According to the Alabama State Department of Education, the current high school graduation requirements for science state that chemistry is an elective course that satisfies one of the four required credits. The core standards of chemistry courses include three main ideas: 

  • Matter and its interactions
  • Motion and stability
  • Energy

In order to successfully complete the course, students will need to have a broad understanding of these core ideas.
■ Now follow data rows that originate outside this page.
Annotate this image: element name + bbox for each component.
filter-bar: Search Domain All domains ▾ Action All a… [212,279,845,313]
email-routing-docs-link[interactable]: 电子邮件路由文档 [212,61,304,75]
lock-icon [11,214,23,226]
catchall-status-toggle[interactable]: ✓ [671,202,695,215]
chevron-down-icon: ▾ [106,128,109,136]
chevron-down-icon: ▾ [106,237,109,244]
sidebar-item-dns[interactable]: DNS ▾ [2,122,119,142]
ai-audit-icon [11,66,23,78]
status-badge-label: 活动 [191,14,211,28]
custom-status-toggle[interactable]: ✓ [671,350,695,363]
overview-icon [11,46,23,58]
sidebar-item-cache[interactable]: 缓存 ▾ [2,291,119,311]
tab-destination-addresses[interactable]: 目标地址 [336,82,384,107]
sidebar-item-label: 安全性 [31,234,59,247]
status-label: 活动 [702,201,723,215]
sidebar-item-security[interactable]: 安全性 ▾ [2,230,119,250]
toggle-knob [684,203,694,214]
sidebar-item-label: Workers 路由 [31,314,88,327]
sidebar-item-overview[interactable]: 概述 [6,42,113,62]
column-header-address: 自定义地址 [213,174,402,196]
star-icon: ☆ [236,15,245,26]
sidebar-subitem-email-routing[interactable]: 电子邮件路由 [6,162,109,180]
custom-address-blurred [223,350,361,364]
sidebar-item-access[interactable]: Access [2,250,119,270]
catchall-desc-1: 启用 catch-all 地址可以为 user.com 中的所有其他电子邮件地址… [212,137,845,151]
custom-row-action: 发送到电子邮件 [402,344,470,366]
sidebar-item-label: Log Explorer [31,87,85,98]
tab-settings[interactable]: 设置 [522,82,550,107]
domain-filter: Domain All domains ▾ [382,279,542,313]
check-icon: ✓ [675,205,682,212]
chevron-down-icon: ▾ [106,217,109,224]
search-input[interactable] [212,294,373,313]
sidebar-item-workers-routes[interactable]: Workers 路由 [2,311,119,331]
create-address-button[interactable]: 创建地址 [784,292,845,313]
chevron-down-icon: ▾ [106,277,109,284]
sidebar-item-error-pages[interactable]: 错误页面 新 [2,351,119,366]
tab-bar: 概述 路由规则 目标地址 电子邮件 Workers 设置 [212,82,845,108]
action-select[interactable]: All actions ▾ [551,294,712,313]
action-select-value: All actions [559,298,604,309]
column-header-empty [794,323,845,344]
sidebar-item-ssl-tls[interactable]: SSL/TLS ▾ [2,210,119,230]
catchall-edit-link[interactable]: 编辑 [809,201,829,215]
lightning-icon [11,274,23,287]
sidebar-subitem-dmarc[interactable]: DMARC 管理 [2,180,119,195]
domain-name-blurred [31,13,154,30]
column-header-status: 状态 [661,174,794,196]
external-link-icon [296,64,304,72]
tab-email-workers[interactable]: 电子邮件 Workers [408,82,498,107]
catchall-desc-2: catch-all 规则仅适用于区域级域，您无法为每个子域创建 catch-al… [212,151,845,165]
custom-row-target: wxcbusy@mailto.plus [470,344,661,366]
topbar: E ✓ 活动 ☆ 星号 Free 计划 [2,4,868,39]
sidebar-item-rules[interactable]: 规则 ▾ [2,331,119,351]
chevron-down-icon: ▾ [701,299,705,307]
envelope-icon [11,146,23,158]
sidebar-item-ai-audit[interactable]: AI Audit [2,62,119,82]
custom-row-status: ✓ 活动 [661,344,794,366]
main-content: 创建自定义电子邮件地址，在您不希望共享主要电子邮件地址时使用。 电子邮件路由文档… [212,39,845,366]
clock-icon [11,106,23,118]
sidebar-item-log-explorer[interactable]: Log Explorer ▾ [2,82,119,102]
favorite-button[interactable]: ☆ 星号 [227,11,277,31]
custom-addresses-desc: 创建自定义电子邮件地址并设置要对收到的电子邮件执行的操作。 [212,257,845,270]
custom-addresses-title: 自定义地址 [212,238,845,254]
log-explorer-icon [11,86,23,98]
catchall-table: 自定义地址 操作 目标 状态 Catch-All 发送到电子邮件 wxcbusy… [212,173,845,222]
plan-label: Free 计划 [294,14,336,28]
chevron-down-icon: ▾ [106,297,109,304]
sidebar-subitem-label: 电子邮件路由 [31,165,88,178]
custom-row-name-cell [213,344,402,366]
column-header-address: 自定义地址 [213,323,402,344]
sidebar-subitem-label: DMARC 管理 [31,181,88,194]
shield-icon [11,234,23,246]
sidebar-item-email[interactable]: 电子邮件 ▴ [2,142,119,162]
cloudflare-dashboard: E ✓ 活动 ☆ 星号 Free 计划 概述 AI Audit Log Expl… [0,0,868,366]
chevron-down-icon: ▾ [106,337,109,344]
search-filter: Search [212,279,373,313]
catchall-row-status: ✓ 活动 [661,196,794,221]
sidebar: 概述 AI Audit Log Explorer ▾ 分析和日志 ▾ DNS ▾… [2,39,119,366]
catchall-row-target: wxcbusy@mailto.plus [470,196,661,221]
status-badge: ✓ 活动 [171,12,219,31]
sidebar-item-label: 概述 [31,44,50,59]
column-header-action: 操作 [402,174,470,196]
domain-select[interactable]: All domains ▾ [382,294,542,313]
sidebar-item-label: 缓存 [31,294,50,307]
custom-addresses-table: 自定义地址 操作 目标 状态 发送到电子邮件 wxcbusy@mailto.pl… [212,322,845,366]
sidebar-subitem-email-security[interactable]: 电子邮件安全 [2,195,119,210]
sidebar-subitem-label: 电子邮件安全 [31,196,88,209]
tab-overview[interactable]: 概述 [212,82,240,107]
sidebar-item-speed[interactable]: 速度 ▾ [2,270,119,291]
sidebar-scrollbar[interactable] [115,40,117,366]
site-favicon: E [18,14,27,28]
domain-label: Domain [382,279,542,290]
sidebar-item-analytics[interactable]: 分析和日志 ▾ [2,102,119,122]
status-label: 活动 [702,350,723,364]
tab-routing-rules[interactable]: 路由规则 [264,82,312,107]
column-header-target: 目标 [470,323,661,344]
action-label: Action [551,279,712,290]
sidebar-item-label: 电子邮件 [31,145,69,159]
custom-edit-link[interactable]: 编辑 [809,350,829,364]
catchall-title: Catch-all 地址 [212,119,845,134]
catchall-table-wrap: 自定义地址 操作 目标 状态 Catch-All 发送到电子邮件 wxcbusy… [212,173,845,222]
To prepare students for these, they will need to examine the following principles.


Matter and its Interactions

  1. Obtain and communicate information from historical experiments (e.g., work by Mendeleev and Moseley, Rutherford’s gold foil experiment, Thomson’s cathode ray experiment, Millikan’s oil drop experiment, Bohr’s interpretation of bright line spectra) to determine the structure and function of an atom and to analyze the patterns represented in the periodic table
  2. Develop and use models of atomic nuclei to explain why the abundance-weighted average of isotopes of an element yields the published atomic mass. 
  3. Use the periodic table as a systematic representation to predict properties of elements based on their valence electron arrangement
    1. Analyze data such as physical properties to explain periodic trends of the elements, including metal/nonmetal/metalloid behavior, electrical/heat conductivity, electronegativity and electron affinityionization energy, and atomic-covalent/ionic radii, and how they relate to position in the periodic table.
    2. Develop and use models (e.g., Lewis dot, 3-D ball-and-stick, space-filling, valence-shell electron-pair repulsion [VSEPR]) to predict the type of bonding and shape of simple compounds. 
    3. Use the periodic table as a model to derive formulas and names of ionic and covalent compounds. 
  4. Plan and conduct an investigation to classify properties of matter as intensive (e.g., density, viscosity, specific heat, melting point, boiling point) or extensive (e.g., mass, volume, heat) and demonstrate how intensive properties can be used to identify a compound. 
  5. Plan and conduct investigations to demonstrate different types of simple chemical reactions based on valence electron arrangements of the reactants and determine the quantity of products and reactants.
    1. Use mathematics and computational thinking to represent the ratio of reactants and products in terms of masses, molecules, and moles. 
    2. Use mathematics and computational thinking to support the claim that atoms, and therefore mass, are conserved during a chemical reaction. 
  6. Use mathematics and computational thinking to express the concentrations of solutions quantitatively using molarity.
    1. Develop and use models to explain how solutes are dissolved in solvents. 
    2. Analyze and interpret data to explain effects of temperature on the solubility of solid, liquid, and gaseous solutes in a solvent and the effects of pressure on the solubility of gaseous solutes. 
    3. Design and conduct experiments to test the conductivity of common ionic and covalent substances in a solution. 
    4. Use the concept of pH as a model to predict the relative properties of strong, weak, concentrated, and dilute acids and bases (e.g., Arrhenius and Brønsted-Lowry acids and bases).
  7. Plan and carry out investigations to explain the behavior of ideal gases in terms of pressure, volume, temperature, and number of particles. 
    1. Use mathematics to describe the relationships among pressure, temperature, and volume of an enclosed gas when only the amount of gas is constant. 
    2. Use mathematical and computational thinking based on the ideal gas law to determine molar quantities. 
  8. Refine the design of a given chemical system to illustrate how LeChâtelier’s principle affects a dynamic chemical equilibrium when subjected to an outside stress (e.g., heating and cooling a saturated sugar-water solution).


Motion and Stability

  1. Analyze and interpret data (e.g., melting point, boiling point, solubility, phase-change diagrams) to compare the strength of intermolecular forces and how these forces affect physical properties and changes.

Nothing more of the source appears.